The team of researchers from Kaunas University of Technology in Lithuania has expanded their invention of self-assembled monolayers for solar cells. These molecules arrange themselves into a single-molecule-thick layer and act as an electron-transporting layer in both inverted and regular structure perovskite solar cells. The molecules attach themselves to conductive metal oxide through chemical bonds, creating a thin layer only where needed. This development is a relatively simple and material-efficient process that enhances the efficiency of solar cells.
The development of the self-assembled monolayers is seen as a crucial step in the advancement of next-generation solar cells. The team has been synthesizing and studying charge-transporting organic materials, with previous experiments focusing on molecules used for positive charge transfer in perovskite solar cells. The next logical step is to develop molecules that can carry negative charges and apply them in solar cells. The self-assembled molecules act as a selective gate for charges, enhancing the efficiency of solar cells and increasing their overall performance.
The regular structure of perovskite solar cells involves a negative charge transporting layer formed on a transparent substrate, followed by light-absorbing and positive charge transporting layers. On the other hand, the inverted structure swaps the positive and negative charge transport layers. The regular structure is commonly used for low-cost and easier-to-manufacture solar cells, while the inverted structure is utilized in more efficient tandem devices. The researchers at KTU believe that their new invention is just as significant and promising as their previous breakthrough in solar cell technology.
The new invention was developed in collaboration with scientists from King Abdullah University of Science and Technology (KAUST). KTU chemists were responsible for the development, improvement, and optimization of the materials and coating technology, while their colleagues from Saudi Arabia investigated the performance of the self-assembled monolayers in solar cells.
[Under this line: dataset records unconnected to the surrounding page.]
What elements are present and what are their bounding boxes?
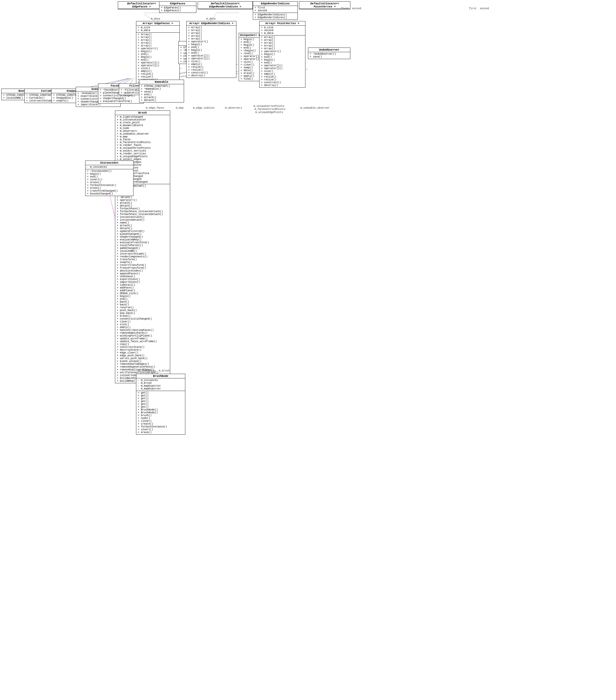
box-edge-render-indices: EdgeRenderIndices + first + second + Edg… [253, 1, 298, 20]
label-first-second-1: first second [341, 7, 361, 10]
box-brush: Brush + m_lightsChanged + m_instanceCoun… [115, 111, 170, 383]
label-m-edge-indices: m_edge_indices [193, 107, 215, 110]
box-array-point-vertex: Array< PointVertex > + m_size + second +… [259, 21, 305, 88]
box-undo-observer: UndoObserver + ~UndoObserver() + save() [308, 48, 350, 59]
box-edge-faces: EdgeFaces + EdgeFaces() + EdgeFaces() [159, 1, 196, 13]
label-m-data-edge-faces: m_data [151, 17, 160, 20]
label-in-instances-m-brush: in_instances m_brush [137, 370, 170, 372]
label-m-unique-edge-points: m_uniqueEdgePoints [255, 111, 283, 114]
label-m-map: m_map [176, 107, 183, 110]
label-first-second-2: first second [469, 7, 489, 10]
label-m-unique-vertex-points: m_uniqueVertexPoints [254, 105, 284, 108]
box-default-allocator-edge-render-indices: DefaultAllocator< EdgeRenderIndices > [198, 1, 253, 9]
box-default-allocator-edge-faces: DefaultAllocator< EdgeFaces > [118, 1, 165, 9]
uml-diagram: DefaultAllocator< EdgeFaces > EdgeFaces … [0, 0, 616, 700]
label-m-edge-faces: m_edge_faces [146, 107, 164, 110]
box-instance-set: InstanceSet - m_instances + ~InstanceSet… [85, 161, 133, 196]
box-array-edge-faces: Array< EdgeFaces > + m_size + m_data + A… [136, 21, 180, 85]
label-m-face-centroid-points: m_faceCentroidPoints [255, 108, 285, 111]
box-array-edge-render-indices: Array< EdgeRenderIndices > + Array() + A… [186, 21, 236, 78]
label-m-observers: m_observers [225, 107, 242, 110]
label-m-data-edge-render-indices: m_data [206, 17, 216, 20]
box-brush-node: BrushNode - m_instances - m_brush - m_ma… [136, 374, 185, 435]
box-nameable: Nameable + STRING_CONSTANT() + ~Nameable… [139, 80, 184, 102]
label-m-undoable-observer: m_undoable_observer [300, 107, 330, 110]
This partnership has led to the strengthening of the KTU patent portfolio and has further solidified their position as pioneers in solar cell research and development.
Overall, the self-assembled monolayers developed by the researchers at KTU have the potential to revolutionize the solar cell industry by enhancing efficiency and performance. Through selective charge transfer and application in both regular and inverted structure perovskite solar cells, these molecules serve as a critical component in the development of next-generation solar technology. The collaborative efforts with KAUST have further expanded the reach and impact of this invention, making it a significant breakthrough in the field of renewable energy.